### Data records
----

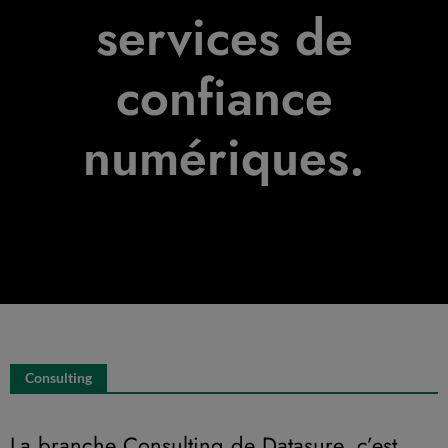
services de
confiance
numériques.
Consulting
La branche Consulting de Datasure, c’est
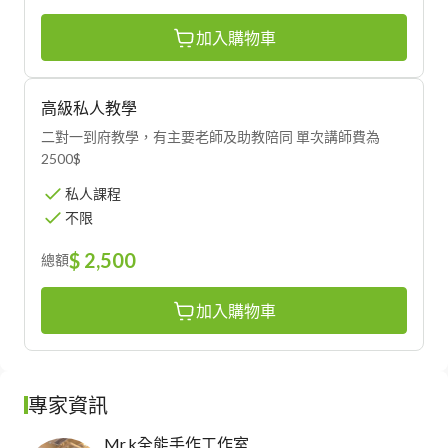
加入購物車
高級私人教學
二對一到府教學，有主要老師及助教陪同 單次講師費為
2500$
私人課程
不限
$ 2,500
總額
加入購物車
專家資訊
Mr.k全能手作工作室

----

### Exercise
Across the entries above, find the lines with the string "Consulting" and copy them.

### Solution for this exercise
Consulting
La branche Consulting de Datasure, c’est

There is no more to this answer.